Don't you have a thread stating you are married?
_Posted via Mobile Device_


----------



## EleGirl (Dec 3, 2011)

How old are the two of you?

He is not going to change. What you see is what you get. 

Your bf is not he person you want him to be. You cannot change him.


Arctic said:


> Who has some advice on how to approach this subject without him shutting me out and down?


The only thing you can do is to set clear boundaries for yourself. And if he continues to cross your boundaries then you stop seeing him.

So you say something to him like: “I am not willing to have a relationship with a pot head. If you ever decide to give it up and are clean for 6 months I’ll consider dating you. Until then, don’t contact me.”

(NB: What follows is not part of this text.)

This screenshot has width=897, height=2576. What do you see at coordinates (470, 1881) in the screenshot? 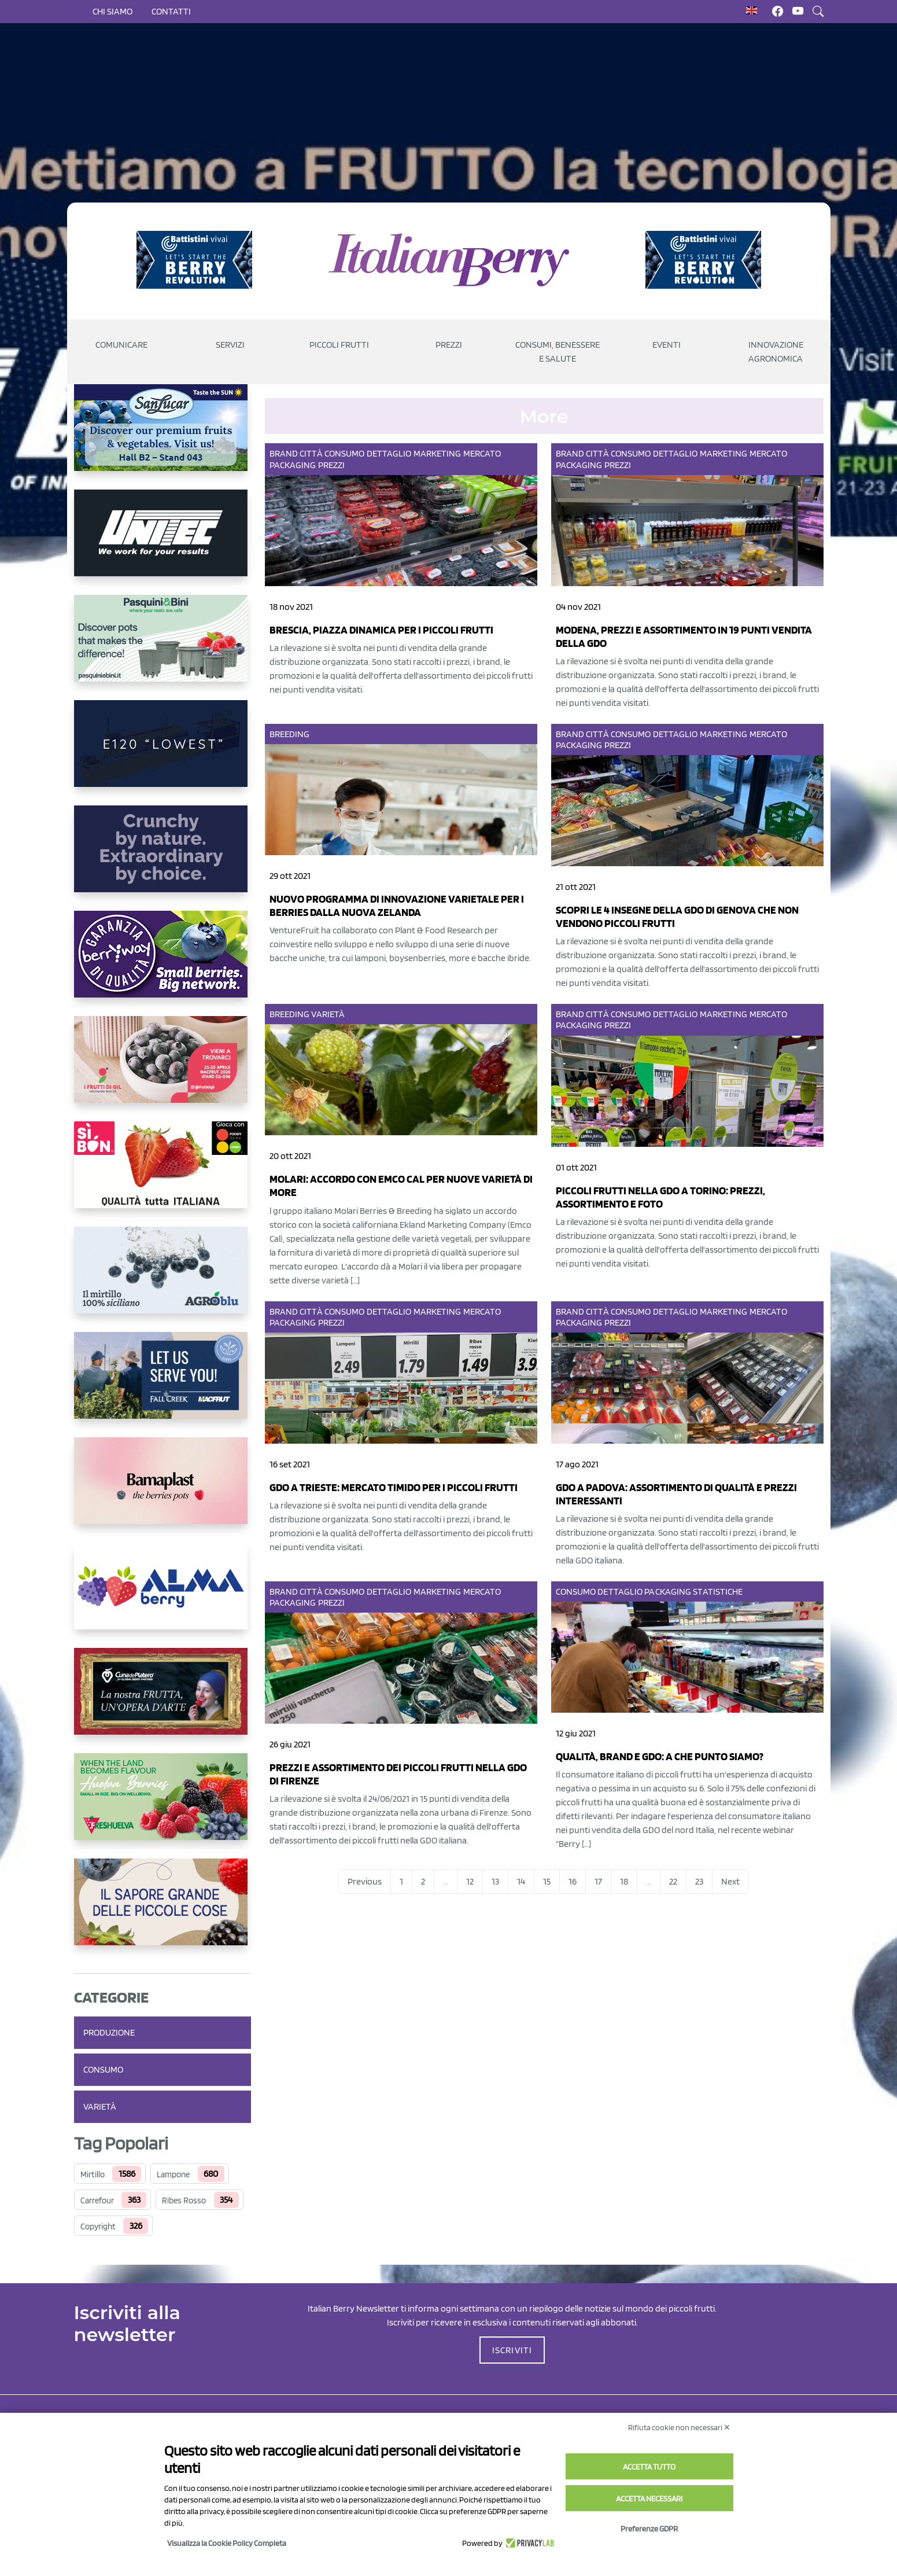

Then you have to stick by it.


----------



## janesmith (Nov 29, 2010)

You accepted it even thought you didn't like it. He continues to smoke and you are still his girlfriend. You threatened to leave and didn't. He is reacting to what you are doing, not what you are saying because you don't mean it. You say you don't like something and then you continue to tolerate it being done to you. Your actions say this is not a deal breaker for you. It it were you wouldn't still be in a relationship with you. He doesn't have a problem. He is fine the way his life is. No you...have a decision to make.


----------